§ **Dataset content**
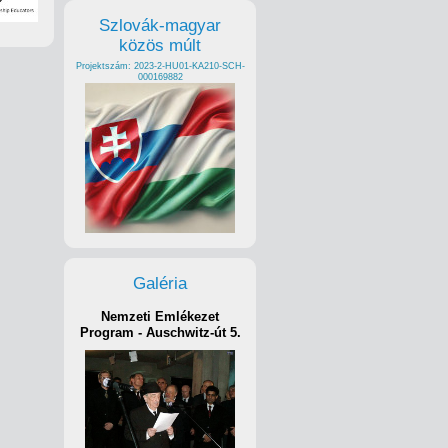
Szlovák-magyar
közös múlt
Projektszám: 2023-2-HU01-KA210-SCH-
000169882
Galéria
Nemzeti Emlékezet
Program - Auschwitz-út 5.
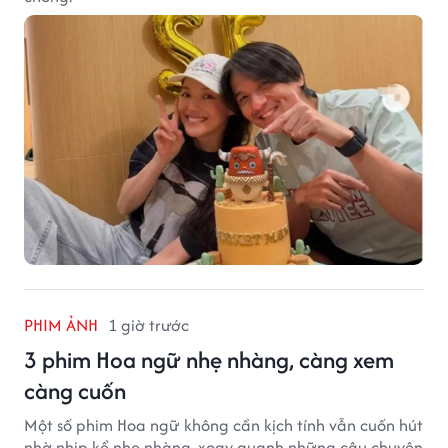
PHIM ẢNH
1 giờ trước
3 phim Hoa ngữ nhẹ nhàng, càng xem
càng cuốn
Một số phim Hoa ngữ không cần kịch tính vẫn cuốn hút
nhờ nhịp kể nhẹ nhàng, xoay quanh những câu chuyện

* * *

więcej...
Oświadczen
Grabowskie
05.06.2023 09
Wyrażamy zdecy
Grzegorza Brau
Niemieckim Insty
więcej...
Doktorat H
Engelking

§ **Brief**
Whenever the word "càng" occurs in a line of the listing above, return that line.

§ **Task solution**
3 phim Hoa ngữ nhẹ nhàng, càng xem
càng cuốn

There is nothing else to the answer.